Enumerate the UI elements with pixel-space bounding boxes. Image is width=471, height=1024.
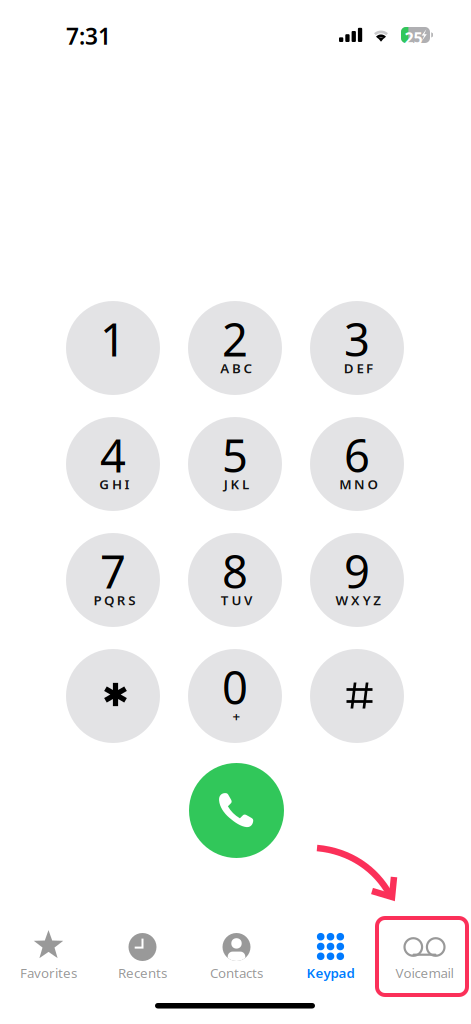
- button[interactable]: 2: [188, 301, 282, 395]
- staticText: 5: [222, 425, 248, 485]
- button[interactable]: Call: [189, 763, 284, 858]
- staticText: 1: [100, 309, 126, 369]
- staticText: JKL: [224, 475, 249, 493]
- staticText: Keypad: [306, 964, 354, 982]
- button[interactable]: 0: [188, 649, 282, 743]
- button[interactable]: 9: [310, 533, 404, 627]
- staticText: Favorites: [20, 964, 77, 982]
- staticText: 9: [344, 541, 370, 601]
- button[interactable]: Keypad: [284, 926, 378, 982]
- button[interactable]: Star: [66, 649, 160, 743]
- button[interactable]: 7: [66, 533, 160, 627]
- button[interactable]: Favorites: [2, 926, 96, 982]
- button[interactable]: Recents: [96, 926, 190, 982]
- staticText: 0: [222, 657, 248, 717]
- staticText: 2: [222, 309, 248, 369]
- staticText: GHI: [99, 475, 130, 493]
- staticText: 25: [404, 28, 422, 49]
- staticText: 3: [344, 309, 370, 369]
- button[interactable]: Contacts: [190, 926, 284, 982]
- button[interactable]: Pound: [310, 649, 404, 743]
- button[interactable]: 5: [188, 417, 282, 511]
- staticText: MNO: [339, 475, 378, 493]
- staticText: 8: [222, 541, 248, 601]
- staticText: 7:31: [66, 21, 111, 51]
- staticText: TUV: [221, 591, 252, 609]
- button[interactable]: 6: [310, 417, 404, 511]
- button[interactable]: 1: [66, 301, 160, 395]
- button[interactable]: Voicemail: [378, 926, 471, 982]
- staticText: Voicemail: [396, 964, 454, 982]
- button[interactable]: 3: [310, 301, 404, 395]
- staticText: WXYZ: [336, 591, 381, 609]
- staticText: Contacts: [210, 964, 263, 982]
- staticText: +: [232, 707, 240, 725]
- staticText: PQRS: [94, 591, 135, 609]
- staticText: DEF: [344, 359, 373, 377]
- staticText: 4: [100, 425, 126, 485]
- button[interactable]: 4: [66, 417, 160, 511]
- staticText: Recents: [118, 964, 167, 982]
- staticText: 7: [100, 541, 126, 601]
- button[interactable]: 8: [188, 533, 282, 627]
- staticText: 6: [344, 425, 370, 485]
- staticText: ABC: [220, 359, 252, 377]
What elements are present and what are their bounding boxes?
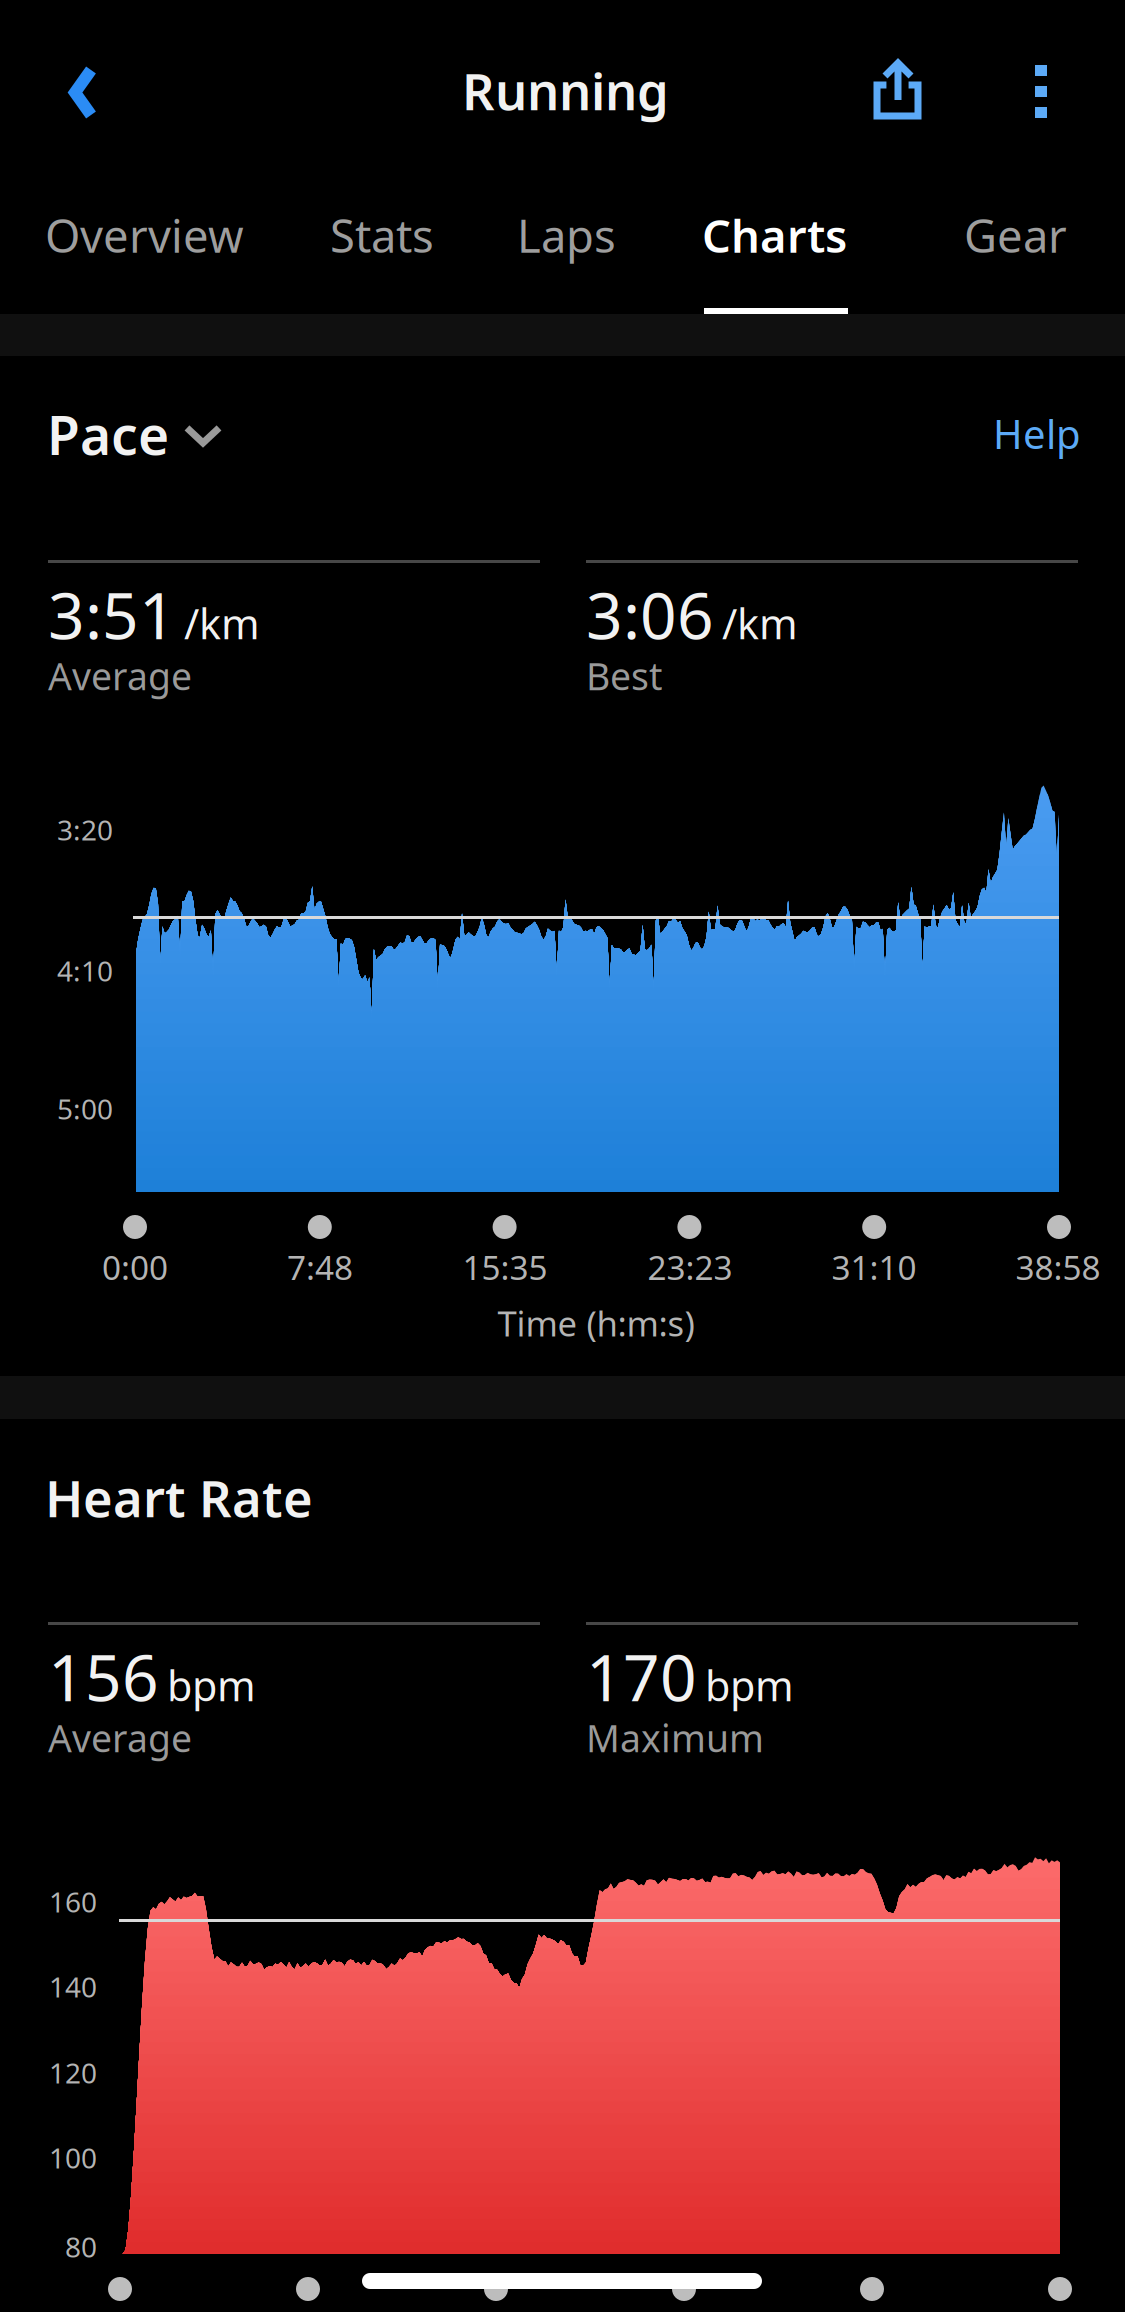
staticText: /km — [722, 596, 798, 651]
staticText: 3:20 — [57, 811, 113, 848]
staticText: Running — [462, 57, 669, 124]
staticText: Average — [48, 1713, 192, 1763]
staticText: 100 — [49, 2139, 97, 2176]
staticText: Gear — [964, 205, 1067, 265]
staticText: /km — [184, 596, 260, 651]
staticText: 23:23 — [648, 1245, 732, 1289]
staticText: Help — [993, 407, 1081, 460]
staticText: 15:35 — [462, 1245, 548, 1289]
staticText: Charts — [702, 205, 847, 265]
staticText: 3:06 — [586, 572, 714, 657]
staticText: 3:51 — [48, 572, 176, 657]
staticText: Stats — [330, 205, 434, 265]
button[interactable]: Gear — [948, 183, 1083, 287]
staticText: Pace — [47, 399, 169, 470]
staticText: Best — [586, 651, 662, 701]
button[interactable]: Help — [975, 389, 1099, 478]
button[interactable]: Share — [851, 33, 944, 145]
button[interactable]: Laps — [501, 183, 632, 287]
staticText: Time (h:m:s) — [498, 1300, 694, 1346]
button[interactable]: Back — [45, 40, 121, 145]
staticText: Laps — [517, 205, 616, 265]
staticText: 0:00 — [102, 1245, 168, 1289]
staticText: Maximum — [586, 1713, 764, 1763]
staticText: Average — [48, 651, 192, 701]
staticText: 5:00 — [57, 1090, 113, 1127]
button[interactable]: More options — [1005, 35, 1077, 148]
staticText: 80 — [65, 2228, 97, 2265]
staticText: bpm — [705, 1658, 794, 1713]
staticText: 120 — [49, 2054, 97, 2091]
button[interactable]: Charts — [686, 183, 863, 287]
staticText: bpm — [167, 1658, 256, 1713]
button[interactable]: Pace — [31, 383, 235, 486]
staticText: 170 — [586, 1634, 697, 1719]
staticText: Heart Rate — [45, 1464, 313, 1531]
staticText: 160 — [49, 1883, 97, 1920]
staticText: 140 — [49, 1968, 97, 2005]
button[interactable]: Overview — [29, 183, 260, 287]
staticText: 7:48 — [287, 1245, 353, 1289]
staticText: 156 — [48, 1634, 159, 1719]
staticText: Overview — [45, 205, 244, 265]
staticText: 38:58 — [1016, 1245, 1100, 1289]
staticText: 31:10 — [832, 1245, 916, 1289]
staticText: 4:10 — [57, 952, 113, 989]
button[interactable]: Stats — [314, 183, 450, 287]
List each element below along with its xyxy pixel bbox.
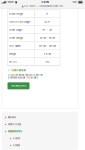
------------------------------
WHAT YOU HAVE TO DO: Output only the number of lines in the data above that include the word "with".

RESULT FOR THIS TASK: 2